Riftbound
- Riftbound cardback
- Publishers: UVS Games (WW); Shining Soul (China);
- Release date: 31 October 2025
- Players: 2+

Related games
- League of Legends
- Website: playriftbound.com/en-us/

= Riftbound =

Trading card game

Riftbound: League of Legends Trading Card Game, also known as Riftbound, is a trading card game developed by Riot Games, set in the League of Legends universe. The worldwide version is being published by UVS Games, while the Chinese release is handled by Shining Soul.

== Development and release ==
Development of Riftbound began in 2023, led by game director Dave Guskin, who previously served as director for Riot Games' digital trading card game (TCG) Legends of Runeterra, and executive producer Chengran Chai. In September 2024, a trailer for Rune Battlegrounds, an upcoming TCG based on the League of Legends intellectual property, was leaked on Twitter. The game was scheduled for release in early 2025 exclusively in China, with no plans for a global release. In December 2024, Riot Games officially announced the TCG under the working title Project K, confirming its release for early 2025 in China. A global release was also confirmed; however, no release date was provided, as Riot had yet to secure a publishing partner for other regions. In February 2025, UVS Games was announced as official publishing and distribution partner for English-speaking countries, with additional global regions planned for 2026. In the following month, Riot announced the title of the game as Riftbound: League of Legends Trading Card Game, with a planned launch in China in Summer 2025. Shining Soul was confirmed as the publisher and distributor in the region.
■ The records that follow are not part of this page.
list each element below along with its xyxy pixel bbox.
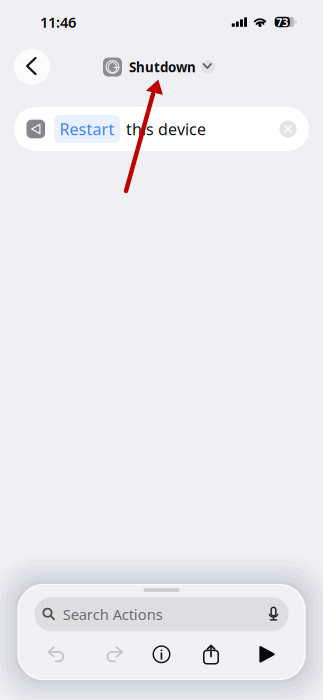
button[interactable]: Share [189, 640, 233, 668]
button[interactable]: Redo [92, 640, 136, 668]
button[interactable]: Run shortcut [245, 640, 289, 668]
staticText: this device [126, 118, 206, 140]
staticText: Shutdown [129, 58, 196, 76]
staticText: 11:46 [40, 12, 76, 32]
staticText: 73 [276, 15, 288, 29]
button[interactable]: Remove action [280, 120, 296, 138]
button[interactable]: Shortcut options [201, 60, 215, 74]
button[interactable]: Dictate [258, 597, 288, 631]
button[interactable]: Undo [34, 640, 78, 668]
button[interactable]: Back [14, 49, 50, 85]
staticText: Restart [60, 118, 115, 140]
staticText: i [160, 645, 164, 663]
button[interactable]: Shortcut details [140, 640, 184, 668]
button[interactable]: Search Actions [34, 597, 288, 631]
staticText: Search Actions [63, 605, 163, 624]
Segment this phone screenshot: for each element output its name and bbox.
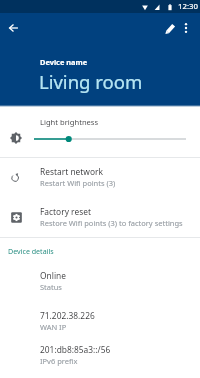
staticText: Device details <box>8 246 54 256</box>
staticText: Online <box>40 270 66 281</box>
staticText: Factory reset <box>40 206 91 217</box>
staticText: IPv6 prefix <box>40 356 78 366</box>
staticText: Restart Wifi points (3) <box>40 178 116 188</box>
staticText: WAN IP <box>40 322 67 332</box>
staticText: 71.202.38.226 <box>40 310 95 321</box>
staticText: Device name <box>40 57 88 67</box>
staticText: Status <box>40 282 62 292</box>
staticText: 12:30 <box>178 1 198 12</box>
staticText: 201:db8:85a3::/56 <box>40 344 111 355</box>
staticText: Restore Wifi points (3) to factory setti… <box>40 218 183 228</box>
staticText: Living room <box>39 69 143 94</box>
button[interactable]: More options <box>175 17 197 39</box>
button[interactable] <box>0 158 200 198</box>
button[interactable]: Edit <box>158 15 184 41</box>
button[interactable] <box>0 302 200 340</box>
button[interactable] <box>0 262 200 300</box>
staticText: Light brightness <box>40 117 99 127</box>
button[interactable] <box>0 198 200 238</box>
staticText: Restart network <box>40 166 103 177</box>
button[interactable]: Back <box>0 15 26 41</box>
button[interactable] <box>0 107 200 157</box>
button[interactable] <box>0 336 200 374</box>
The first set, titled Origins, was released in China in August 2025, followed by an English-language release on October 31, 2025. The launch encountered three problems. First, supply was insufficient to meet the high demand. Second, some cards had burred or rough edges. Third, a certain percentage of booster packs contained fewer rare cards than intended due to a collation error. The collation problem also affected the second set and Riot offered replacement cards, limited to three per person and six per household. Vendetta, the fourth set, was the first to receive simultaneous English and Chinese releases, a practice that will be maintained for all subsequent sets. On June 26 2026, Riot announced that a Korean release of Origins was scheduled for September 2026.

== Gameplay ==
A typical game of Riftbound involves two or more players who engage in a battle representing a Champion from the League of Legends universe. Every player must bring their own main deck and rune deck, along with a Champion Legend and a number of Battlefields determined by the selected game mode. The rune deck consists of 12 rune cards which serve as resource for playing cards from the main deck. The main deck must contain at least 40 cards, including spells, units and gear cards. Points are scored by capturing and holding Battlefields. The first player or team to reach the target score (set by the game mode) wins.

== Sets ==

| # | Set name | Set code | Release date | Size | Notes | Ref. |
| 1 | Origins | OGN | October 31, 2025 | 298 |  |  |
| 2 | Spiritforged | SFD | February 13, 2026 | 221 |  |  |
| 3 | Unleashed | UNL | May 8, 2026 | 219 | Introduced several new keywords (Ambush, Level, Hunt) and the Ultimate card rarity. |  |
| 4 | Vendetta | VEN | July 31, 2026 | 166 | Introduced three new keywords (Burn, Flow, Empower). |  |
| 5 | Radiance | RAD | October 23, 2026 | 180 | Introduced three new keywords (Show Off, Deploy, Disarm). |  |
| 6 | Legacy | LGC | January 29, 2027 | 346 |  |  |
| 7 | The Reckoning | REC | April 30, 2027 | 264 |  |
| 8 | Set 8 |  | Q3 2027 |  |  |
| 9 | Set 9 |  | Q4 2027 |  |  |

== Reception ==
Hamish Hector, writing for TechRadar, praised Riftbound for being easy to pick up for newcomers, even those without prior TCG experience, while still offering tactical depth. Lauren Bergin of PCGamesN highlighted the unique feeling of different champions, but expressed concerns about the game's longevity in an already saturated market where it needs to compete with other TCGs such as Magic: The Gathering, Pokémon Trading Card Game, and Disney Lorcana.